#### Instructions to follow
Copy the following data exactly and drop the pictures.

►

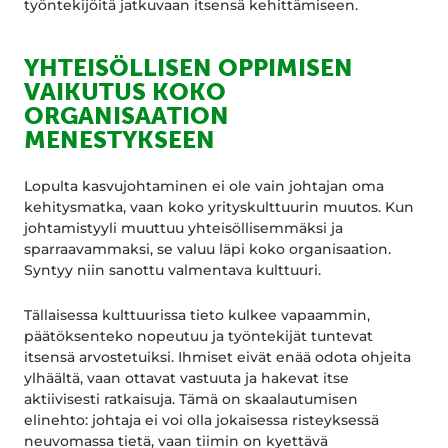
työntekijöitä jatkuvaan itsensä kehittämiseen.
YHTEISÖLLISEN OPPIMISEN
VAIKUTUS KOKO
ORGANISAATION
MENESTYKSEEN
Lopulta kasvujohtaminen ei ole vain johtajan oma
kehitysmatka, vaan koko yrityskulttuurin muutos. Kun
johtamistyyli muuttuu yhteisöllisemmäksi ja
sparraavammaksi, se valuu läpi koko organisaation.
Syntyy niin sanottu valmentava kulttuuri.
Tällaisessa kulttuurissa tieto kulkee vapaammin,
päätöksenteko nopeutuu ja työntekijät tuntevat
itsensä arvostetuiksi. Ihmiset eivät enää odota ohjeita
ylhäältä, vaan ottavat vastuuta ja hakevat itse
aktiivisesti ratkaisuja. Tämä on skaalautumisen
elinehto: johtaja ei voi olla jokaisessa risteyksessä
neuvomassa tietä, vaan tiimin on kyettävä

◄

#### Response to this task
työntekijöitä jatkuvaan itsensä kehittämiseen.
YHTEISÖLLISEN OPPIMISEN
VAIKUTUS KOKO
ORGANISAATION
MENESTYKSEEN
Lopulta kasvujohtaminen ei ole vain johtajan oma
kehitysmatka, vaan koko yrityskulttuurin muutos. Kun
johtamistyyli muuttuu yhteisöllisemmäksi ja
sparraavammaksi, se valuu läpi koko organisaation.
Syntyy niin sanottu valmentava kulttuuri.
Tällaisessa kulttuurissa tieto kulkee vapaammin,
päätöksenteko nopeutuu ja työntekijät tuntevat
itsensä arvostetuiksi. Ihmiset eivät enää odota ohjeita
ylhäältä, vaan ottavat vastuuta ja hakevat itse
aktiivisesti ratkaisuja. Tämä on skaalautumisen
elinehto: johtaja ei voi olla jokaisessa risteyksessä
neuvomassa tietä, vaan tiimin on kyettävä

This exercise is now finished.